Exercise prompt >> Whenever a line below mentions the word "play", that line should be copied.

[[ Information shown, beginning ]]

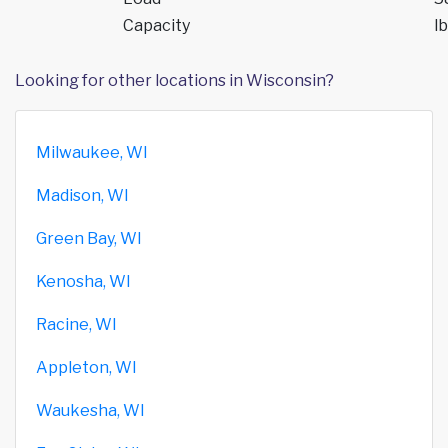
Capacity
lb
Looking for other locations in Wisconsin?
Milwaukee, WI
Madison, WI
Green Bay, WI
Kenosha, WI
Racine, WI
Appleton, WI
Waukesha, WI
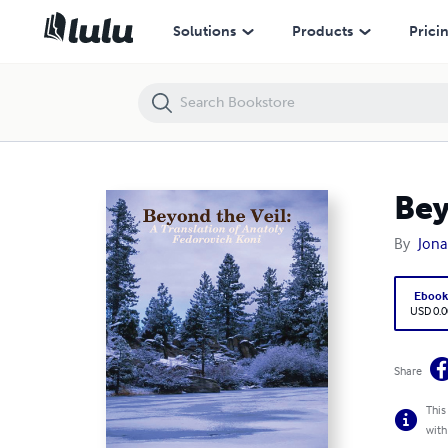
Beyond the Veil: A Translation of Anatoly Fedorovich Koni
Solutions
Products
Prici
Bey
By
Jon
Eboo
USD 0.0
Share
This
with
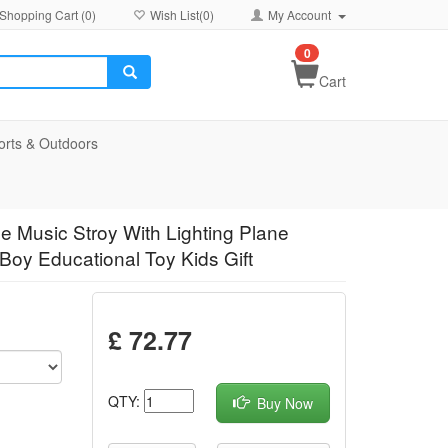
Shopping Cart (
0
)
Wish List(
0
)
My Account
0
Cart
orts & Outdoors
ne Music Stroy With Lighting Plane
Boy Educational Toy Kids Gift
£ 72.77
QTY:
Buy Now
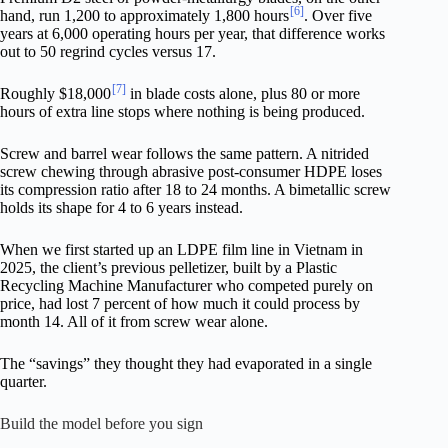
[6]
hand, run 1,200 to approximately 1,800 hours
. Over five
years at 6,000 operating hours per year, that difference works
out to 50 regrind cycles versus 17.
[7]
Roughly $18,000
in blade costs alone, plus 80 or more
hours of extra line stops where nothing is being produced.
Screw and barrel wear follows the same pattern. A nitrided
screw chewing through abrasive post-consumer HDPE loses
its compression ratio after 18 to 24 months. A bimetallic screw
holds its shape for 4 to 6 years instead.
When we first started up an LDPE film line in Vietnam in
2025, the client’s previous pelletizer, built by a Plastic
Recycling Machine Manufacturer who competed purely on
price, had lost 7 percent of how much it could process by
month 14. All of it from screw wear alone.
The “savings” they thought they had evaporated in a single
quarter.
Build the model before you sign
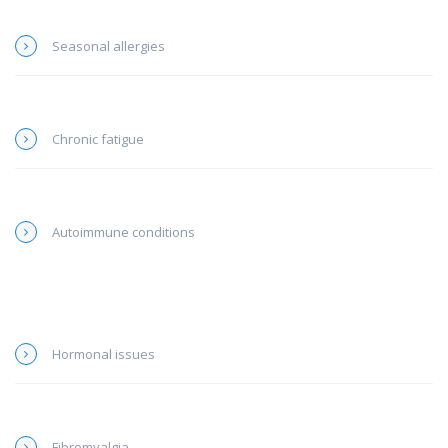
Seasonal allergies
Chronic fatigue
Autoimmune conditions
Hormonal issues
Fibromyalgia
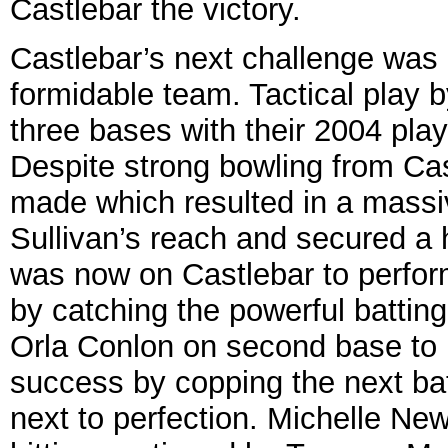
Castlebar the victory.
Castlebar’s next challenge was D
formidable team. Tactical play b
three bases with their 2004 play
Despite strong bowling from Cast
made which resulted in a massiv
Sullivan’s reach and secured a 
was now on Castlebar to perfor
by catching the powerful battin
Orla Conlon on second base to 
success by copping the next bat
next to perfection. Michelle Ne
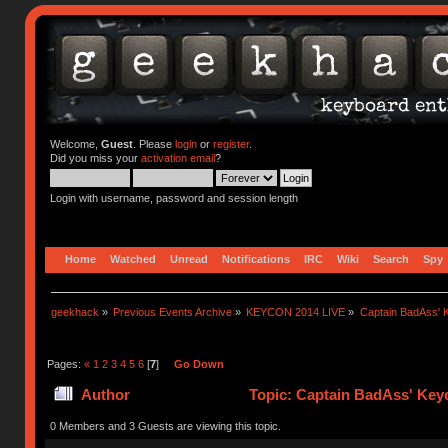
Welcome,
Guest
. Please
login
or
register
.
Did you miss your
activation email
?
Login with username, password and session length
Home
Watched
Unread
Notifications
IRC
Wiki
Search
Spy
geekhack
»
Previous Events Archive
»
KEYCON 2014 LIVE
»
Captain BadAss' K
Pages:
«
1
2
3
4
5
6
[
7
]
Go Down
Author
Topic: Captain BadAss' Keyc
0 Members and 3 Guests are viewing this topic.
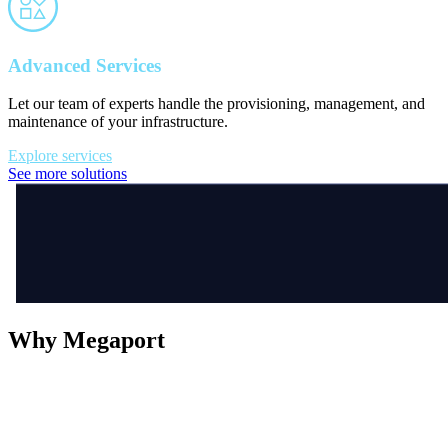
Advanced Services
Let our team of experts handle the provisioning, management, and
maintenance of your infrastructure.
Explore services
See more solutions
Why Megaport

[[ Information shown, end ]]

Finished exercise >>
formidable team. Tactical play b
three bases with their 2004 play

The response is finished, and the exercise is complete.